*Instructions for the task*: Write the data out again exactly, dropping any images it holds.

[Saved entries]

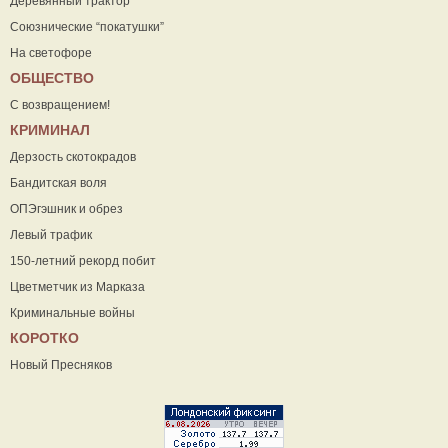
Деревянный трактор
Союзнические “покатушки”
На светофоре
ОБЩЕСТВО
С возвращением!
КРИМИНАЛ
Дерзость скотокрадов
Бандитская воля
ОПЭгэшник и обрез
Левый трафик
150-летний рекорд побит
Цветметчик из Марказа
Криминальные войны
КОРОТКО
Новый Пресняков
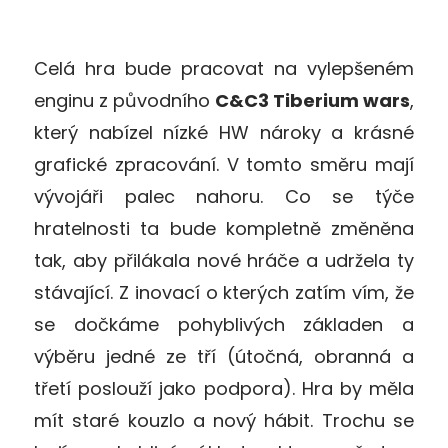
Celá hra bude pracovat na vylepšeném
enginu z původního
C&C3 Tiberium wars
,
který nabízel nízké HW nároky a krásné
grafické zpracování. V tomto směru mají
vývojáři palec nahoru. Co se týče
hratelnosti ta bude kompletně změněna
tak, aby přilákala nové hráče a udržela ty
stávající. Z inovací o kterých zatím vím, že
se dočkáme pohyblivých základen a
výběru jedné ze tří (útočná, obranná a
třetí poslouží jako podpora). Hra by měla
mít staré kouzlo a nový hábit. Trochu se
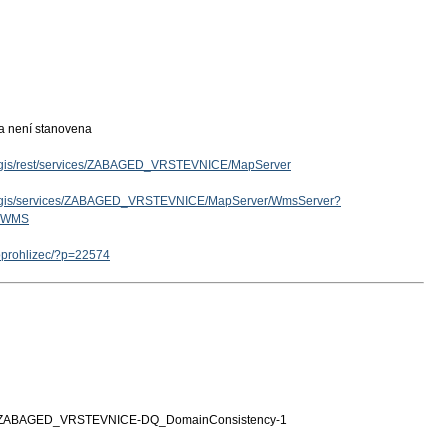
ka není stanovena
arcgis/rest/services/ZABAGED_VRSTEVNICE/MapServer
/arcgis/services/ZABAGED_VRSTEVNICE/MapServer/WmsServer?
e=WMS
eoprohlizec/?p=22574
ZABAGED_VRSTEVNICE-DQ_DomainConsistency-1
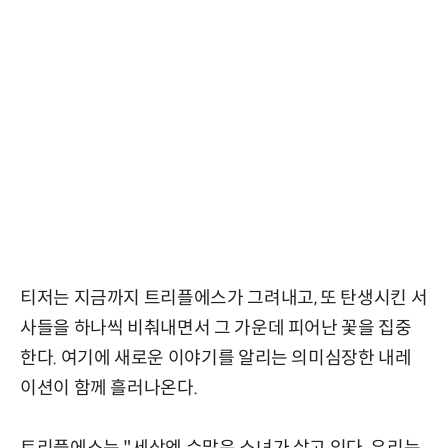
티저는 지금까지 트리플에스가 그려내고, 또 탄생시킨 서
사들을 하나씩 비춰내면서 그 가운데 피어난 꽃을 집중
한다. 여기에 새로운 이야기를 알리는 의미심장한 내레
이션이 함께 흘러나온다.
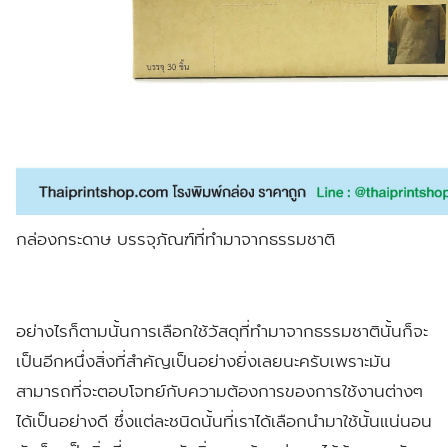
กล่องกระดาษ บรรจุภัณฑ์ที่ทำมาจากธรรมชาติ
อย่างไรก็ตามนั้นการเลือกใช้วัสดุที่ทำมาจากธรรมชาตินั้นก็จะ
เป็นอีกหนึ่งสิ่งที่สำคัญเป็นอย่างยิ่งเลยนะครับเพราะมัน
สามารถที่จะตอบโจทย์กับความต้องการของการใช้งานต่างๆ
ได้เป็นอย่างดี ซึ่งแต่ละชนิดนั้นที่เราได้เลือกนำมาใช้นั้นแน่นอน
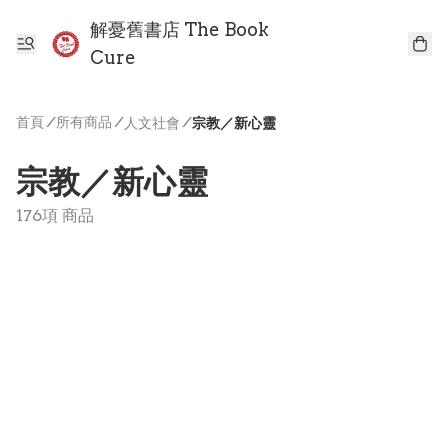
解憂舊書店 The Book
Cure
首頁
/
所有商品
/
/
人文社會
宗教／新心靈
宗教／新心靈
176項 商品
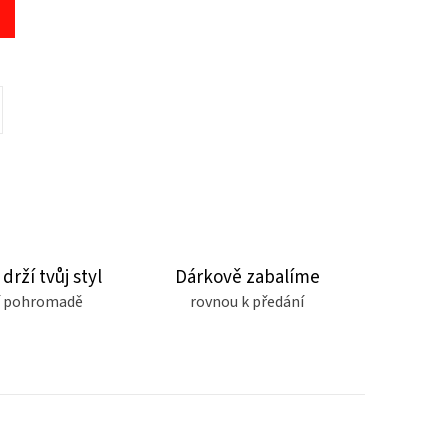
 drží tvůj styl
Dárkově zabalíme
čí pohromadě
rovnou k předání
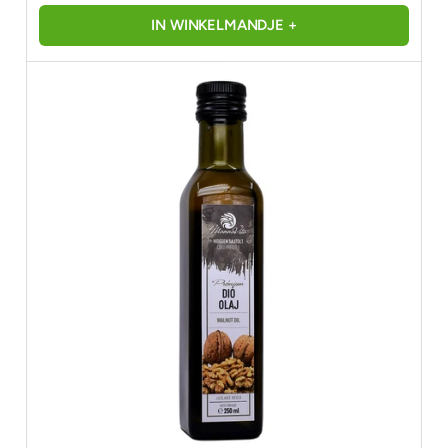
IN WINKELMANDJE +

*Answer to this exercise*:
Деревянный трактор
Союзнические “покатушки”
На светофоре
ОБЩЕСТВО
С возвращением!
КРИМИНАЛ
Дерзость скотокрадов
Бандитская воля
ОПЭгэшник и обрез
Левый трафик
150-летний рекорд побит
Цветметчик из Марказа
Криминальные войны
КОРОТКО
Новый Пресняков
Celá hra bude pracovat na vylepšeném
enginu z původního
C&C3 Tiberium wars
,
který nabízel nízké HW nároky a krásné
grafické zpracování. V tomto směru mají
vývojáři palec nahoru. Co se týče
hratelnosti ta bude kompletně změněna
tak, aby přilákala nové hráče a udržela ty
stávající. Z inovací o kterých zatím vím, že
se dočkáme pohyblivých základen a
výběru jedné ze tří (útočná, obranná a
třetí poslouží jako podpora). Hra by měla
mít staré kouzlo a nový hábit. Trochu se
ka není stanovena
arcgis/rest/services/ZABAGED_VRSTEVNICE/MapServer
/arcgis/services/ZABAGED_VRSTEVNICE/MapServer/WmsServer?
e=WMS
eoprohlizec/?p=22574
ZABAGED_VRSTEVNICE-DQ_DomainConsistency-1
티저는 지금까지 트리플에스가 그려내고, 또 탄생시킨 서
사들을 하나씩 비춰내면서 그 가운데 피어난 꽃을 집중
한다. 여기에 새로운 이야기를 알리는 의미심장한 내레
이션이 함께 흘러나온다.
กล่องกระดาษ บรรจุภัณฑ์ที่ทำมาจากธรรมชาติ
อย่างไรก็ตามนั้นการเลือกใช้วัสดุที่ทำมาจากธรรมชาตินั้นก็จะ
เป็นอีกหนึ่งสิ่งที่สำคัญเป็นอย่างยิ่งเลยนะครับเพราะมัน
สามารถที่จะตอบโจทย์กับความต้องการของการใช้งานต่างๆ
ได้เป็นอย่างดี ซึ่งแต่ละชนิดนั้นที่เราได้เลือกนำมาใช้นั้นแน่นอน
解憂舊書店 The Book
Cure
首頁
/
所有商品
/
/
人文社會
宗教／新心靈
宗教／新心靈
176項 商品
 drží tvůj styl
Dárkově zabalíme
čí pohromadě
rovnou k předání
IN WINKELMANDJE +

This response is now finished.